§ **Try it**:
Every line from the one with "27.12.2025, 10:50" to the end of the listing, and nothing else, is to be printed exactly; please leave the pictures out.

§ **Information given**:

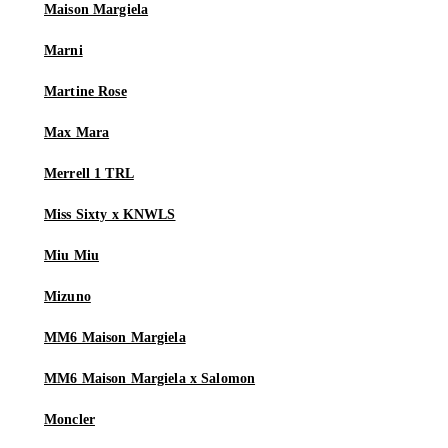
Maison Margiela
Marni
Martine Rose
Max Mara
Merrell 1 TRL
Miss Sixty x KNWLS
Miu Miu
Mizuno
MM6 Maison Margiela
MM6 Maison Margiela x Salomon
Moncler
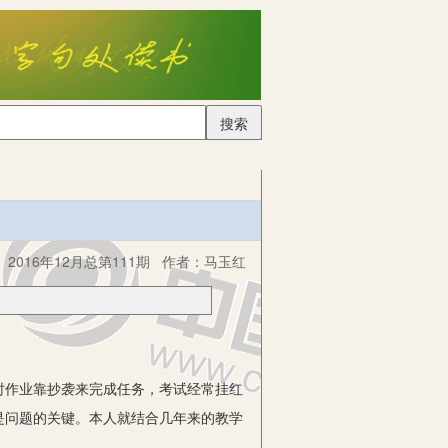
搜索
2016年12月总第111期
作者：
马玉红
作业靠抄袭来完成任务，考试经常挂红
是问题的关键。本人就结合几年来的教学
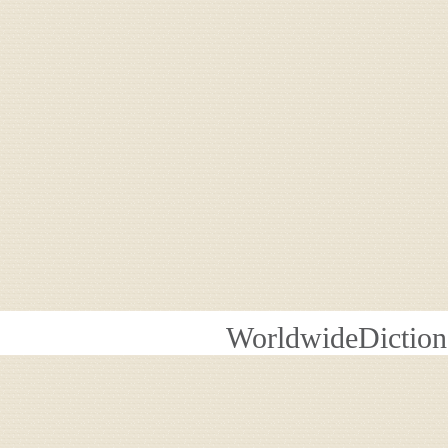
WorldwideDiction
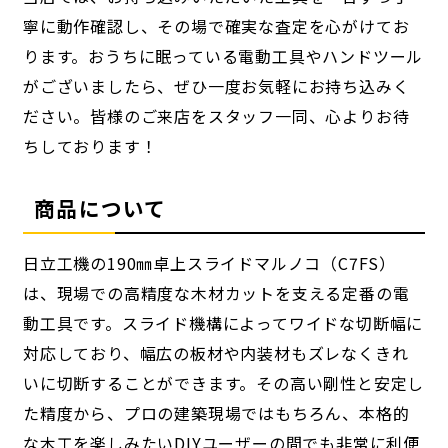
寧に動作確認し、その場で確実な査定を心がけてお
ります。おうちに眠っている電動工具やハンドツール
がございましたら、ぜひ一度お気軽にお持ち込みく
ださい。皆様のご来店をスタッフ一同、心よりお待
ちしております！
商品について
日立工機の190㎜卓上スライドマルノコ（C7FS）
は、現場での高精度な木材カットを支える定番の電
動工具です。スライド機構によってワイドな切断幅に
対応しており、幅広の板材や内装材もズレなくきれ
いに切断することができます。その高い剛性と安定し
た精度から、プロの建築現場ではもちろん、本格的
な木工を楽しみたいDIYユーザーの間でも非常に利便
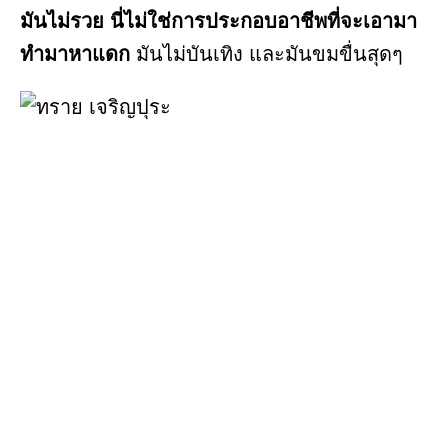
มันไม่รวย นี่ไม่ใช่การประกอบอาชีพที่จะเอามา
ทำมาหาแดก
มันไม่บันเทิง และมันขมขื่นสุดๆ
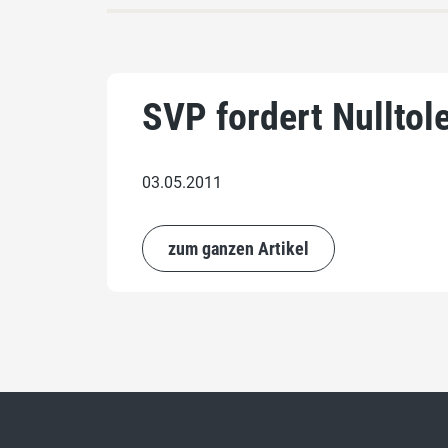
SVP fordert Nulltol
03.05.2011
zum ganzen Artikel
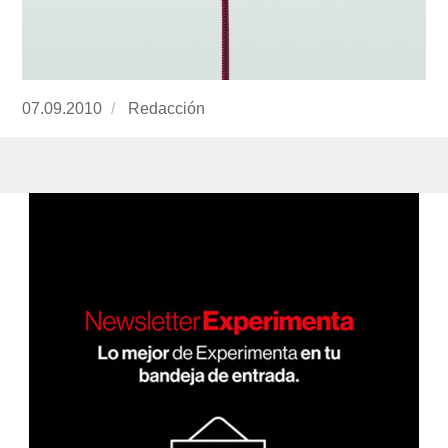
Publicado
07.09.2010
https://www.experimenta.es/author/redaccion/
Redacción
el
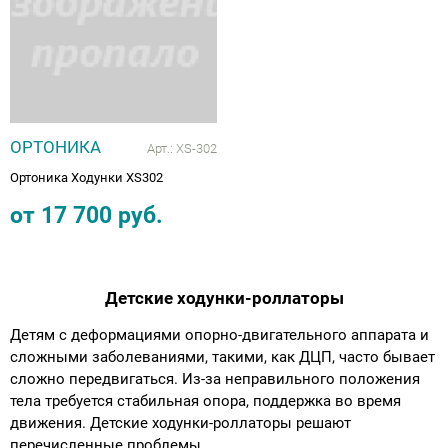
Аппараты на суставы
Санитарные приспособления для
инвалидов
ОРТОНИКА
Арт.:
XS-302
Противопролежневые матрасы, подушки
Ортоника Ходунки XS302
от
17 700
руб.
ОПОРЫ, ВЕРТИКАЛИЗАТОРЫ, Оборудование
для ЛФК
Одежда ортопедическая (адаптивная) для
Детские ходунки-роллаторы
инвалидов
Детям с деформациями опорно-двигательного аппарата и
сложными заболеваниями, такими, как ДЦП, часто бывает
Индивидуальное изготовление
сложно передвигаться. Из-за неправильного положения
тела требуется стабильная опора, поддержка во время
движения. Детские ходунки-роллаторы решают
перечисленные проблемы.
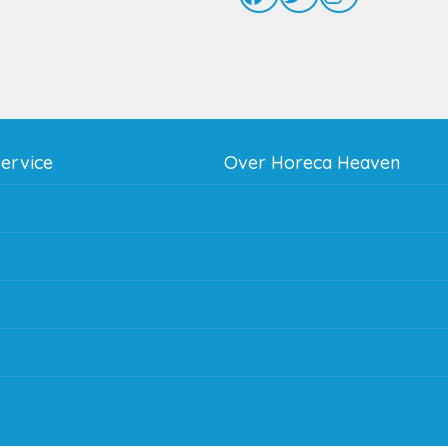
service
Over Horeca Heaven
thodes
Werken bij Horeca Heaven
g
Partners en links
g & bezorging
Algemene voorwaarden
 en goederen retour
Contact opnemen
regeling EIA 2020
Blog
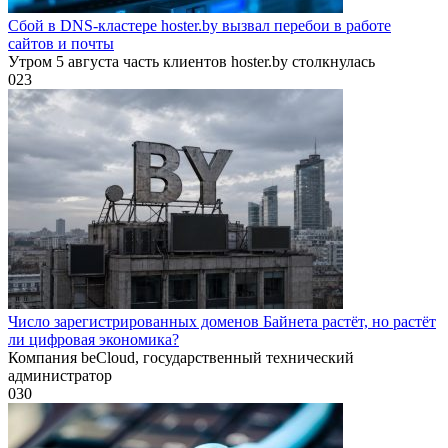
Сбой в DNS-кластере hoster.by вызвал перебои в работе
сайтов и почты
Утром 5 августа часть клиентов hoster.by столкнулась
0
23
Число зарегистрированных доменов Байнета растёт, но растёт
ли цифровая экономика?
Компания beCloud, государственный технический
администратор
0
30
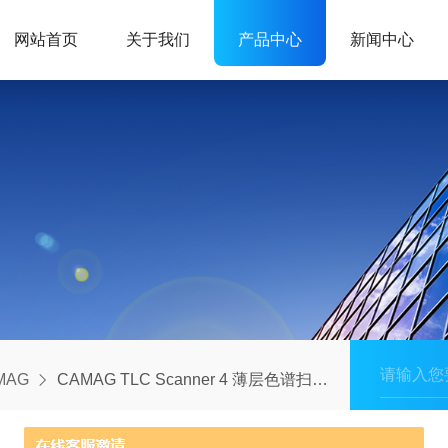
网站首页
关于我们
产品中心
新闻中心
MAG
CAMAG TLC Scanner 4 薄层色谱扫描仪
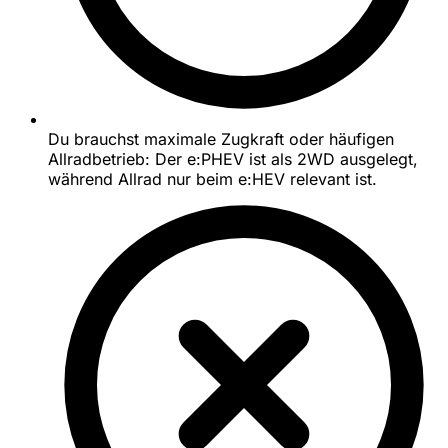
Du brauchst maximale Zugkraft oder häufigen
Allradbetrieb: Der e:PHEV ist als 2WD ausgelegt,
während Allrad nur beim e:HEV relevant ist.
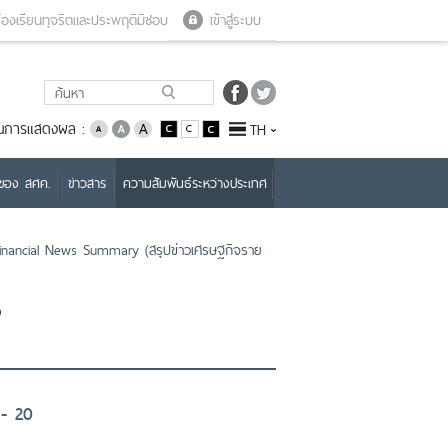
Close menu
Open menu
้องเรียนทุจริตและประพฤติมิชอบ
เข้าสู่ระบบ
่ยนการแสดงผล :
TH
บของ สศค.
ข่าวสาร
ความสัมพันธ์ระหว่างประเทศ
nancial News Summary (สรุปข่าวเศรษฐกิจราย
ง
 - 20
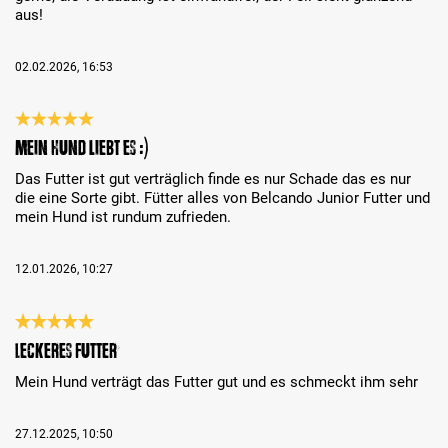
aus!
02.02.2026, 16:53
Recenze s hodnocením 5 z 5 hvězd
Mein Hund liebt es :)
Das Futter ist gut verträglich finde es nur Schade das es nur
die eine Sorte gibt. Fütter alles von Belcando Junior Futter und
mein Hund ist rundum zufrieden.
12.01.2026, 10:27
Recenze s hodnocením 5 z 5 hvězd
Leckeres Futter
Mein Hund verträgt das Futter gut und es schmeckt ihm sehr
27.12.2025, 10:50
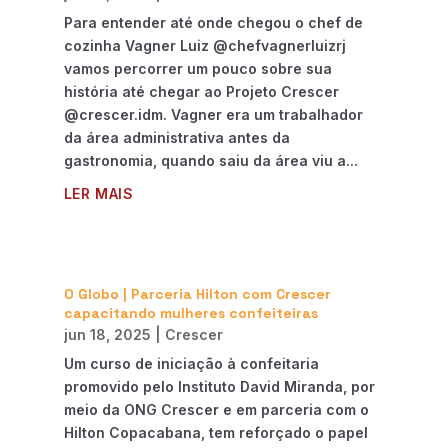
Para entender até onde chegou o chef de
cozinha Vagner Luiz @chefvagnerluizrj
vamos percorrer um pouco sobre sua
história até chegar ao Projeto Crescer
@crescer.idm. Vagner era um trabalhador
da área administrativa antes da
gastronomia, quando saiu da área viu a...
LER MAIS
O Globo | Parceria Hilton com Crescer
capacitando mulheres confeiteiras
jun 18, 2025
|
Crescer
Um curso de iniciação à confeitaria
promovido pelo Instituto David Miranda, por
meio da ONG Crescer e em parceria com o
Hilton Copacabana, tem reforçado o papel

§ **Answer to this exercise**:
27.12.2025, 10:50
Para entender até onde chegou o chef de
cozinha Vagner Luiz @chefvagnerluizrj
vamos percorrer um pouco sobre sua
história até chegar ao Projeto Crescer
@crescer.idm. Vagner era um trabalhador
da área administrativa antes da
gastronomia, quando saiu da área viu a...
LER MAIS
O Globo | Parceria Hilton com Crescer
capacitando mulheres confeiteiras
jun 18, 2025
|
Crescer
Um curso de iniciação à confeitaria
promovido pelo Instituto David Miranda, por
meio da ONG Crescer e em parceria com o
Hilton Copacabana, tem reforçado o papel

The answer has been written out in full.